Consider the fear that the Fed in the U.S. (the Bank of Japan, and the European Central Bank in tandem as well) are embarked on a tight credit policy that will feature, among other things, a falling dollar, rising yen and euro rates, and generally higher credit costs.

The first evidence offered is that the Fed starting in June 2004 has incrementally boosted the federal funds rate from 1 percent to 5.25 percent (as of July ). Yet 10 year U.S. Treasury note yields are up only about 15 basis points and U.S. corporate bond yields were actually 20 to 40 basis points lower than they were two years ago. Stock prices on Wall Street are back to where they were at the peaks in 2000. And all signs are that U.S. real economic growth will range between 3.5 percent and 3 percent well into 2007.

The consensus analysis however is to call this “tight money” and to point to the Fed Open Market Committee meeting for July as a make-or-break point. If the Bernanke Fed pushes the overnight bank rate beyond 5.25 percent, a repeat of Greenspan’s 1987 market shakeout is on the table. What nonsense.

Then there is the other badly stated assertion that the Bush Treasury has embarked on a concerted policy to let the dollar slide against the Euro-currencies and the Japanese yen (not to mention the Chinese yuan) as a way of increasing American export sales abroad.

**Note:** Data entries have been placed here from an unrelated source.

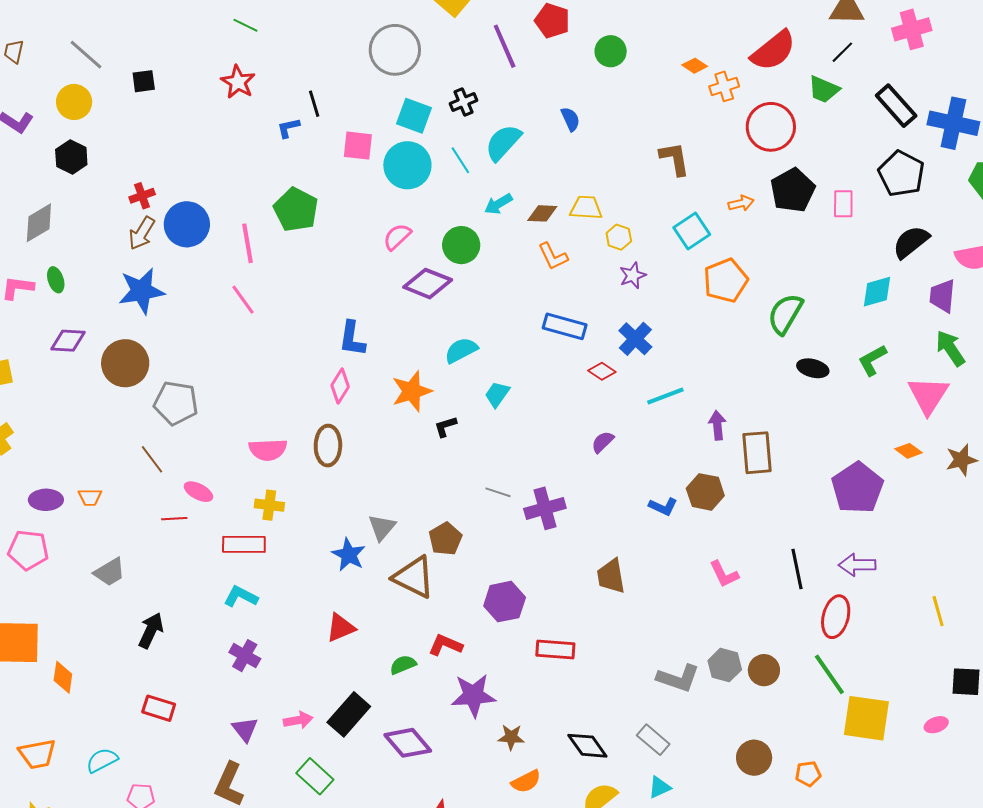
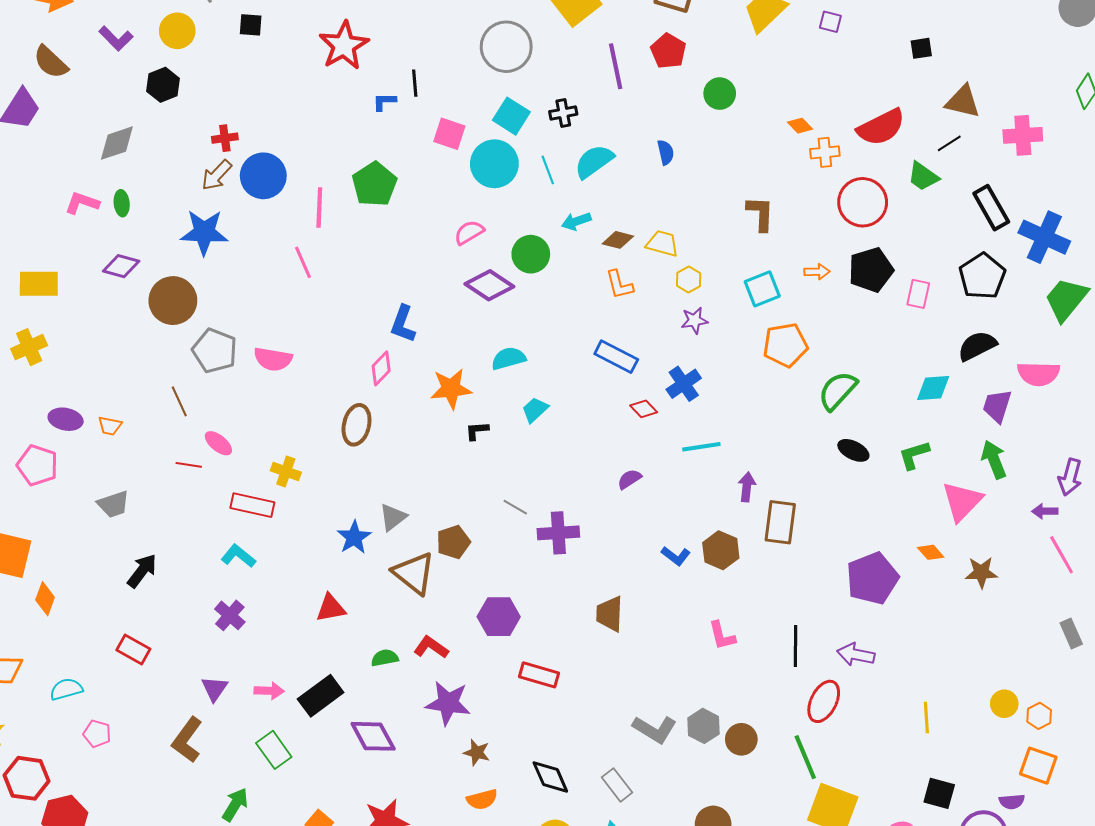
red star: (238, 82) -> (344, 45), size x1.4
pink semicircle: (268, 450) -> (273, 359), moved

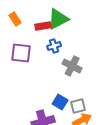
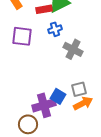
blue square: (60, 102) -> (58, 96), moved

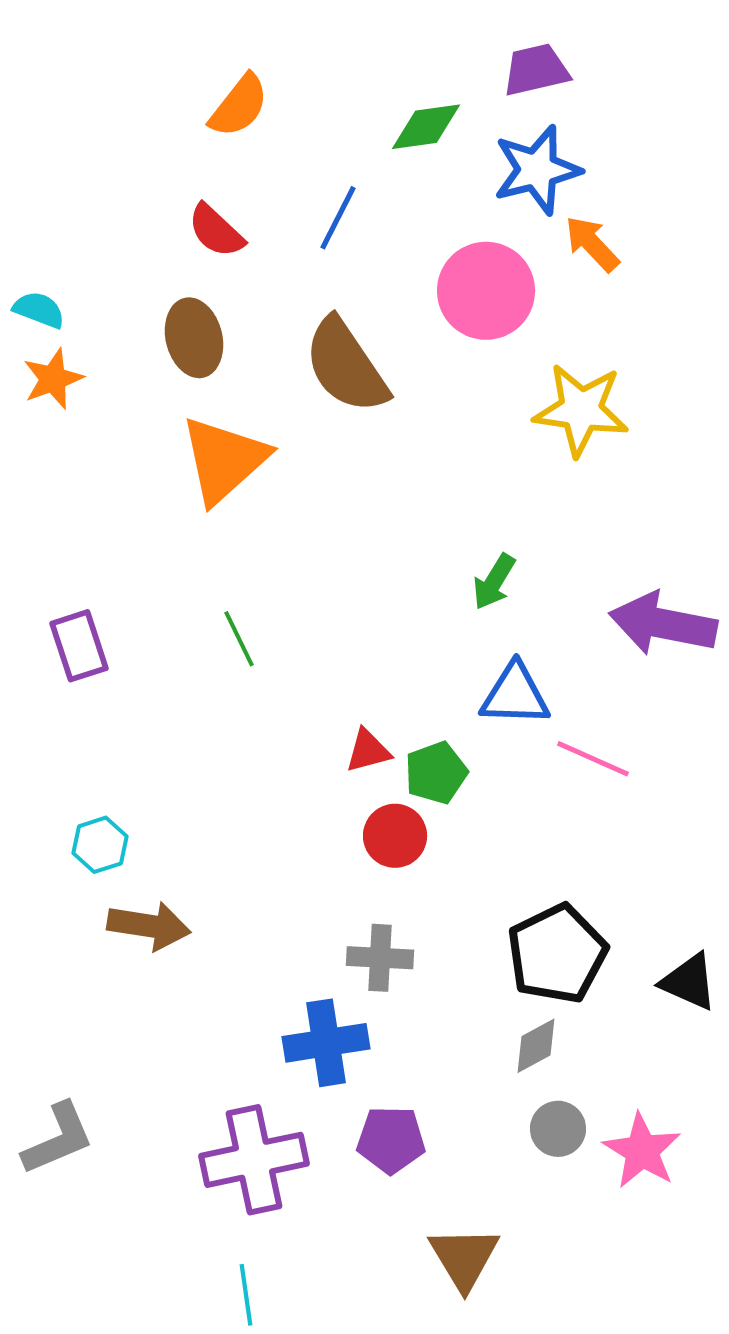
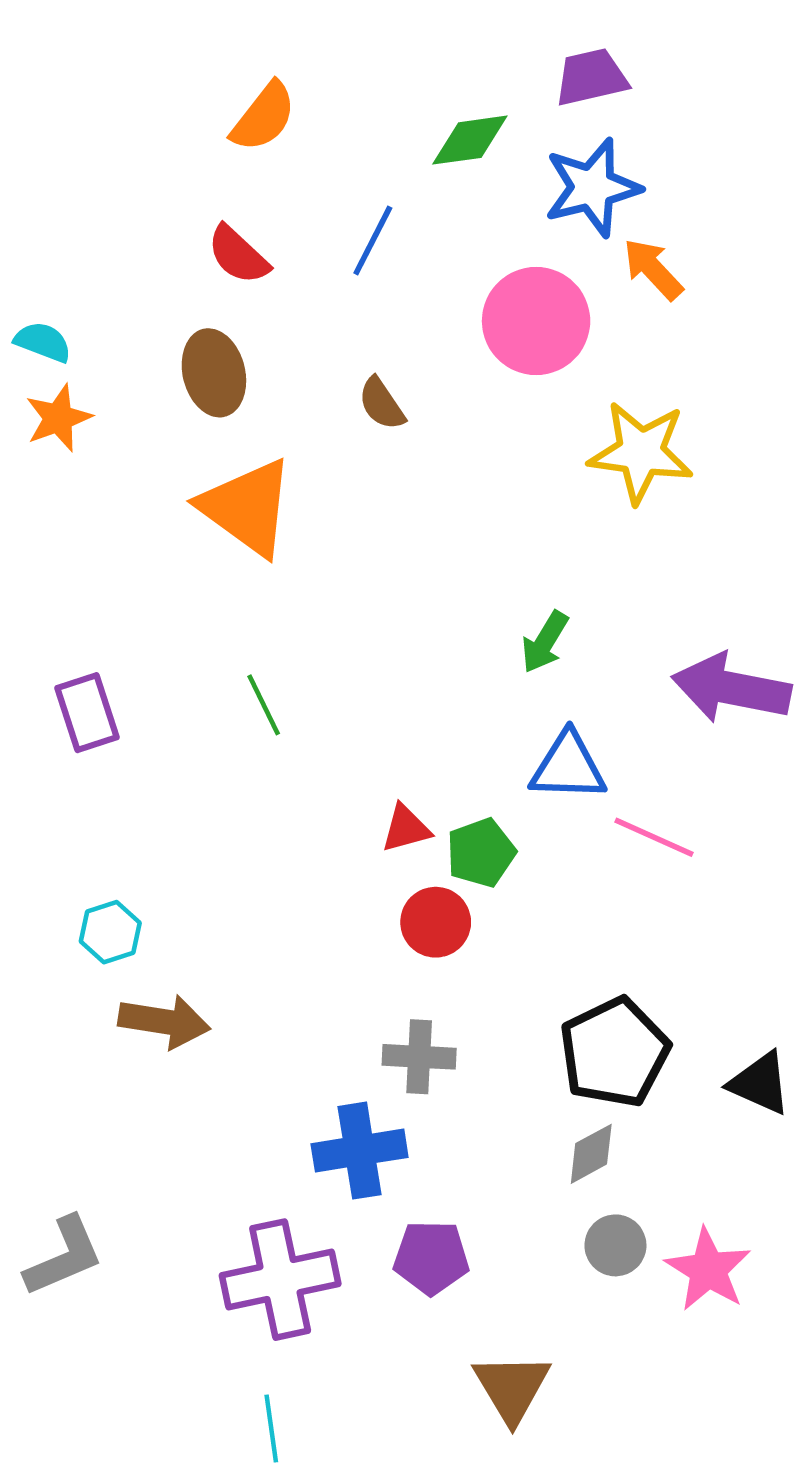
brown semicircle: (346, 366) -> (382, 404), size x0.5
orange triangle: (224, 460) -> (247, 507), turned -42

What’s wrong with that assertion is that the U.S. Treasury gave up the practice of trying to jawbone the dollar in any direction since back in the days when Robert Rubin was Bill Clinton’s Secretary of the Treasury. But are the Americans happy to see the dollar decline? Of course they are and they are especially pleased that the Bank of China has caved just enough their yuan appreciate in April against the dollar as a face-saving device all the way around. But face facts, since last July 21 when the yuan was revaluated at 2.1 percent, and again with April’s 1.2 percent uptick, the Chinese currency has appreciated nominally only 3.3 percent and against a prevailing 2 percent inflation rate that comes out to no revaluation at all.

Nor has the Bank of Japan, despite predictions, moved off its zero interest rate regimen. Neither is the European Central Bank going to let the dollar fall too far. So whatever the Swedes and other peripheral central banks do with their dollar surpluses, the dollar will still not only be the world’s major trading currency, it will also be the world’s investment refuge.

Will American core inflation rise beyond its current 2 percent mark this summer? Almost certainly what with manufacturing activity still high, employment continuing to press labor markets, and asset creation spurring consumers. Will Bernanke’s Fed raise the fed funds rate another quarter point in June? Again, probably. Will U.S. home sales continue to press the economy upward? Probably less so than a year ago but all those baby boomers have to live somewhere.

Will Mr. Bush’s Republican colleagues maintain their control over both houses of the Congress in this November’s mid-term elections? History says that they will lose seats but not enough to matter. But that will not make the worriers any happier.

James Srodes is a 30-year veteran of the Washington and Wall Street news beat for maga-zines such as Business Week, Financial World and Forbes. For 23 years, he wrote a column for the British Sunday Telegraph; he currently writes for the Spectator.